:: Records to process ::

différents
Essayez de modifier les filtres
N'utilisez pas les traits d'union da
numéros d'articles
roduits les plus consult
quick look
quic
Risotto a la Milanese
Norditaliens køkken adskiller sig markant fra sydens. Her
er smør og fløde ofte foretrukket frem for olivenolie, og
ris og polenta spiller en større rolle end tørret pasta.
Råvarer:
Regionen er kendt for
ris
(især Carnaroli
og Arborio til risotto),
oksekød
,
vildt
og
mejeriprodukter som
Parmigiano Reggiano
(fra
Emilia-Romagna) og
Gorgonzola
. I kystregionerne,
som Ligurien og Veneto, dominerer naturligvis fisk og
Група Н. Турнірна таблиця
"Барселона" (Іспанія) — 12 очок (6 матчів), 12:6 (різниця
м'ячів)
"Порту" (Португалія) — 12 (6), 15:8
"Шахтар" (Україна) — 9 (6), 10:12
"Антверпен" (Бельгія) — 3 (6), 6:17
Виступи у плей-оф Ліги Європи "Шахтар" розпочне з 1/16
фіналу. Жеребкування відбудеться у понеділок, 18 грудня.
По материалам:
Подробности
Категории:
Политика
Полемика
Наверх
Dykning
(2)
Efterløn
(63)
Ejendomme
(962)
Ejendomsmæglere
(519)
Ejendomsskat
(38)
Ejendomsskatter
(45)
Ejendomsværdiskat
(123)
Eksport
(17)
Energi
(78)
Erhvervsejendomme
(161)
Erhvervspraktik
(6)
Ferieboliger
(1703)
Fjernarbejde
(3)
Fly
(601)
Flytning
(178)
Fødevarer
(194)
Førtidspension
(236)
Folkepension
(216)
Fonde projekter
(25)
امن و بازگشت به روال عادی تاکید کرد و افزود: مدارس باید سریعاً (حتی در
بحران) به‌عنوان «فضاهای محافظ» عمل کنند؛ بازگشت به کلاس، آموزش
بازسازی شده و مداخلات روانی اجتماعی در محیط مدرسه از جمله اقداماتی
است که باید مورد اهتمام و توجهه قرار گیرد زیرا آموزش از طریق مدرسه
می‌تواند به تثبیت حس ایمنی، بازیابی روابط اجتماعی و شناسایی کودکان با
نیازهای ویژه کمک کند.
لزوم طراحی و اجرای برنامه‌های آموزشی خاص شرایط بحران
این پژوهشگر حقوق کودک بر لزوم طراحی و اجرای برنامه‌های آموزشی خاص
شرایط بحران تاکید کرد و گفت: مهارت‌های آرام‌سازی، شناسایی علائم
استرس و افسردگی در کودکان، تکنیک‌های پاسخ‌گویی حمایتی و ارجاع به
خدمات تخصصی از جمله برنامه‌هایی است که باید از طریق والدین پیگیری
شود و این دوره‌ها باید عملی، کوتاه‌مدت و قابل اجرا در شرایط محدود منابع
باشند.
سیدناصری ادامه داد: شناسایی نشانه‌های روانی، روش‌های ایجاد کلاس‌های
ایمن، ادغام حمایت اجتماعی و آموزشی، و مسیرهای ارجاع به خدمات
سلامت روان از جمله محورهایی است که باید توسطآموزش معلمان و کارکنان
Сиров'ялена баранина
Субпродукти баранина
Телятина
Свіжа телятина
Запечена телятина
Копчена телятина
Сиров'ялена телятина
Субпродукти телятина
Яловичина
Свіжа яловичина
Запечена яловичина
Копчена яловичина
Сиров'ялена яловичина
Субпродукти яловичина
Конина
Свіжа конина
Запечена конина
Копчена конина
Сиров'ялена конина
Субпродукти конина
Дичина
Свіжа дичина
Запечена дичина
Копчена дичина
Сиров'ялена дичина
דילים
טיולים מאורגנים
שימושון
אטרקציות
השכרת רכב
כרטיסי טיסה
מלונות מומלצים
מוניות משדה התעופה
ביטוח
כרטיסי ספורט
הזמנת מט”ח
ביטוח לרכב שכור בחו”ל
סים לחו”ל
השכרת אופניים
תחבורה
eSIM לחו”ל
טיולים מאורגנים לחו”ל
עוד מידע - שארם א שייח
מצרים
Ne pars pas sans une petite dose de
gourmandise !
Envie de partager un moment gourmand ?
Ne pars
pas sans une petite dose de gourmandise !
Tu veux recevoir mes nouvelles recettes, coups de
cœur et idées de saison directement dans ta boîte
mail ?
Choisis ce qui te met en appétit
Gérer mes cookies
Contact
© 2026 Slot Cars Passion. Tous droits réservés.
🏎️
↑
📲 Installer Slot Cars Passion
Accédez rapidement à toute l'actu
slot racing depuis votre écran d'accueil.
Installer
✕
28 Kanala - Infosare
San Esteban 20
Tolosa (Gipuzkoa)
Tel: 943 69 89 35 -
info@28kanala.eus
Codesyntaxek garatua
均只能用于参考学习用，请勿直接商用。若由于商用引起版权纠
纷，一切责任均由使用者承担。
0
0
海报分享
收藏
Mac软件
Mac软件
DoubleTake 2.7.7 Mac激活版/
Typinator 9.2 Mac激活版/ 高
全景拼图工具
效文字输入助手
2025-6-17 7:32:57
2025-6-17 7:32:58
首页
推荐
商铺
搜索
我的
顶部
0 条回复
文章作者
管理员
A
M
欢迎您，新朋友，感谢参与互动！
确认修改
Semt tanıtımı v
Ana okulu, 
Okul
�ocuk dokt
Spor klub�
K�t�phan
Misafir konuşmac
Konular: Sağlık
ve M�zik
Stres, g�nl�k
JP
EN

:::

What to produce
Take the word "خدمات" and find each line of the material that contains it. Copy those lines.

Exercise answer
خدمات تخصصی از جمله برنامه‌هایی است که باید از طریق والدین پیگیری
ایمن، ادغام حمایت اجتماعی و آموزشی، و مسیرهای ارجاع به خدمات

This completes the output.